# Anti-flake protection

### What it is

Some CI jobs fail for reasons unrelated to a PR's code change, such as due to [flaky tests](https://trunk.io/blog/the-ultimate-guide-to-flaky-tests) or a CI runner disconnecting. These failures are usually cleared when the CI job is rerun. If a second PR that depends on the first **does** pass, it is very likely that the first PR was good and experienced a transient failure.

Trunk Merge Queue can use the combination of [**Optimistic Merging** ](/merge-queue/optimizations/optimistic-merging.md)and [**Pending Failure Depth**](/merge-queue/optimizations/pending-failure-depth.md) to merge pull requests that would otherwise be rejected from the queue.

{% hint style="success" %}
If you have a lot of flaky tests in your projects, you should track and fix them with [Trunk Flaky Tests](/flaky-tests/overview.md).

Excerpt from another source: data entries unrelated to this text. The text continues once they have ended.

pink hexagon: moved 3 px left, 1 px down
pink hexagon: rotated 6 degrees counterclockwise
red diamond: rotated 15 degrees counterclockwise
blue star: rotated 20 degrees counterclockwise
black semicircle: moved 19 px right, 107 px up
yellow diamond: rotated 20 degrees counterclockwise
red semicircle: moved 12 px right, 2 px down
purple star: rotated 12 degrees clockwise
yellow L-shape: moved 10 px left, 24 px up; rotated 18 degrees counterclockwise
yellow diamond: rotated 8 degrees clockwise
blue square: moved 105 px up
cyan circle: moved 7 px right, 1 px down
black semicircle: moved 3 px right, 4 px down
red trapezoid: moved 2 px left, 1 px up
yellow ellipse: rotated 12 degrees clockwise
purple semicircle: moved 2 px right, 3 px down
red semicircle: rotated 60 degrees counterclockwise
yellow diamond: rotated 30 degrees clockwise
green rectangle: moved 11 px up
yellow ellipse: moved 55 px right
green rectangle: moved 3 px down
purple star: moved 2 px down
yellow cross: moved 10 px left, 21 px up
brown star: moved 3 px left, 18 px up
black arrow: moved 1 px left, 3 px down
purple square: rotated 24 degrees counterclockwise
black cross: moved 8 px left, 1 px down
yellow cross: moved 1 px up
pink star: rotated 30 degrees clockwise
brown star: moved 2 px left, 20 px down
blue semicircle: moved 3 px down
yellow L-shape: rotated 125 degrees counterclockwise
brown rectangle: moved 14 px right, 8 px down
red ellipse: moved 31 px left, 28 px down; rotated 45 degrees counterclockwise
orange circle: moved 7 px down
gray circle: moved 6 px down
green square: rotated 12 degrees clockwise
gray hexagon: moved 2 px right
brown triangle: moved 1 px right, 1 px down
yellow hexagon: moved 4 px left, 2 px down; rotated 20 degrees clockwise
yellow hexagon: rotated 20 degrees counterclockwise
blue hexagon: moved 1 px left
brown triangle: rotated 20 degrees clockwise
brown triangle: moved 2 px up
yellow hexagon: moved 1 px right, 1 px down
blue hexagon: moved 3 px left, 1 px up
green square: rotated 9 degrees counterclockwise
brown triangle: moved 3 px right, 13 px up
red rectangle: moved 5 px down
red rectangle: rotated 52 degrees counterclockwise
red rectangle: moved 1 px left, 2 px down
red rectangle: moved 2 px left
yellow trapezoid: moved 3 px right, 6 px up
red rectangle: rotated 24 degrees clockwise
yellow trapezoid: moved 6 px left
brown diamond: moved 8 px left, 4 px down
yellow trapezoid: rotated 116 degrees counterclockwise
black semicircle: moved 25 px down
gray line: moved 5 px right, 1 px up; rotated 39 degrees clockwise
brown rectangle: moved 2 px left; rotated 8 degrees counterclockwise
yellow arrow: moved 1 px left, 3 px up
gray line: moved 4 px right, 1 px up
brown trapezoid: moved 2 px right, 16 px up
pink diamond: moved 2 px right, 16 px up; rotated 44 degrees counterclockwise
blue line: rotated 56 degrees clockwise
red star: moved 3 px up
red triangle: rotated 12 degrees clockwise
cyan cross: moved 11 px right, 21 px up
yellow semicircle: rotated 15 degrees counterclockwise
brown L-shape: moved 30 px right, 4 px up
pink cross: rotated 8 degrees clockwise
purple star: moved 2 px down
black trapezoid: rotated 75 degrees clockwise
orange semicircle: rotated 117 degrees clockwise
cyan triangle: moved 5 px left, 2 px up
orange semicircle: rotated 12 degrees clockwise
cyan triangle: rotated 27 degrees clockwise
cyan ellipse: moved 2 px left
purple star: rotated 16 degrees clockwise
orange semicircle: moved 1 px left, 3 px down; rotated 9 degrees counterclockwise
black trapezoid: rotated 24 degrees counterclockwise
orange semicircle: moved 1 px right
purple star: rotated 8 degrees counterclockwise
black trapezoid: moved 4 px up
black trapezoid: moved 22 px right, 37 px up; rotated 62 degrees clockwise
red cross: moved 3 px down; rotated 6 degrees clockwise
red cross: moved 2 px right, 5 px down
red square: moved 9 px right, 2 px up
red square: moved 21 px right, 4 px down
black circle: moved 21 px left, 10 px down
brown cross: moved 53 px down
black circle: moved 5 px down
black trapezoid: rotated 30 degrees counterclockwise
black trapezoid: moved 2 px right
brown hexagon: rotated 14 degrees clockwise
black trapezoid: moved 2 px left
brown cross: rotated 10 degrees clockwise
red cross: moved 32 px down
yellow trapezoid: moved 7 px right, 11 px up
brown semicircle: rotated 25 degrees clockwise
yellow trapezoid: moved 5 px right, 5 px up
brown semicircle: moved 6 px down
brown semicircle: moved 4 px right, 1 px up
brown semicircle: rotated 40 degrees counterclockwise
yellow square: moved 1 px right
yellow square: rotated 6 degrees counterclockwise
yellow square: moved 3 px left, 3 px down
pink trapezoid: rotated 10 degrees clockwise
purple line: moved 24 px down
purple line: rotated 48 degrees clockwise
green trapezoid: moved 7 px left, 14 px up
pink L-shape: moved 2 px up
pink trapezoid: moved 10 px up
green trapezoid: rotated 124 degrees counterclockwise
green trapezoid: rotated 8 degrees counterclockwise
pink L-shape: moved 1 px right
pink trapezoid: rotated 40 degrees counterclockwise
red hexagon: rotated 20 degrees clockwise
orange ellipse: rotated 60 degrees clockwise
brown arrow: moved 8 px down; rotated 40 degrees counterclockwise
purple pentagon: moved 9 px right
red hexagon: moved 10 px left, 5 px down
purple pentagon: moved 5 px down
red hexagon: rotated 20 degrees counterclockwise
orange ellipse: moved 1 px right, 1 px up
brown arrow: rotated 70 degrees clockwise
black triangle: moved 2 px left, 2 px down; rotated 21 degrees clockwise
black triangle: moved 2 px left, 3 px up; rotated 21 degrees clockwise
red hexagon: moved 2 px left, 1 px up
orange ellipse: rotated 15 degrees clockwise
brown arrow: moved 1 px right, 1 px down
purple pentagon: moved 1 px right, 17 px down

Anti-flake protection helps reduce the impact of flaky tests but doesn't help you detect, track, and eliminate them.
{% endhint %}

In the video below, you can see an example of this anti-flake protection:

{% embed url="<https://share.vidyard.com/watch/5YxXzJ5Szy7vP4F7awgTsc>" %}
Anti-flake protection with optimistic merging + pending failure depth
{% endembed %}

<table><thead><tr><th width="331">what's happening?</th><th>queue</th></tr></thead><tbody><tr><td><strong>A</strong>, <strong>B</strong>, <strong>C</strong> begin predictive testing</td><td><code>main</code> &#x3C;- <strong>A</strong> &#x3C;- <strong>B</strong>+a &#x3C;- <strong>C</strong>+ba</td></tr><tr><td><strong>B</strong> fails testing</td><td><code>main</code> &#x3C;- <strong>A</strong> &#x3C;- <mark style="color:red;"><strong>B</strong>+a</mark> &#x3C;- <strong>C</strong>+ba</td></tr><tr><td>predictive failure depth keeps <strong>B</strong> from being evicted while <strong>C</strong> tests</td><td><code>main</code> &#x3C;- <strong>A</strong> &#x3C;- <mark style="color:red;"><strong>B</strong>+a</mark> (hold) &#x3C;- <strong>C</strong>+ba</td></tr><tr><td><strong>C</strong> passes</td><td><code>main</code> &#x3C;- <strong>A</strong> &#x3C;- <mark style="color:red;"><strong>B</strong>+a</mark> &#x3C;- <mark style="color:green;"><strong>C</strong>+ba</mark></td></tr><tr><td>optimistic merging allows <strong>A</strong>, <strong>B</strong>, <strong>C</strong> to merge</td><td><code>merge</code> <strong>A B C</strong></td></tr></tbody></table>

{% hint style="info" %}
Optimistic Merging only works when the [Pending Failure Depth](#pending-failure-depth) is set to **a value greater than zero**. When zero or disabled, Merge will not hold any failed tests in the queue.
{% endhint %}

### Why use it

* **Eliminate false negatives** - Flaky tests frequently cause PR failures unrelated to actual code changes. Anti-flake protection helps get these under control, so developers don't waste time investigating non-issues.
* **Maintain developer confidence** - When the queue rejects PRs for real reasons (not flaky tests), developers trust the system. Reduces "it's probably just flaky" dismissiveness of real failures.
* **Reduce manual retries** - Developers don't need to manually resubmit PRs or click "retry" when tests flake. Trunk handles it automatically, saving time and frustration.
* **Keep queue moving** - Flaky tests don't stall the queue. PRs that would have been blocked by transient failures merge successfully, increasing overall throughput.

### How to enable

{% hint style="info" %}
Anti Flake Protection is active when [**Optimistic Merge Queue**](/merge-queue/optimizations/optimistic-merging.md) is **On** and [**Pending Failure Depth**](/merge-queue/optimizations/pending-failure-depth.md) is **set to a value greater than zero**
{% endhint %}

Enable Optimistic merging in **Settings** > **Repositories** > your repository > **Merge Queue** > toggle **On** **Optimistic Merge Queue**.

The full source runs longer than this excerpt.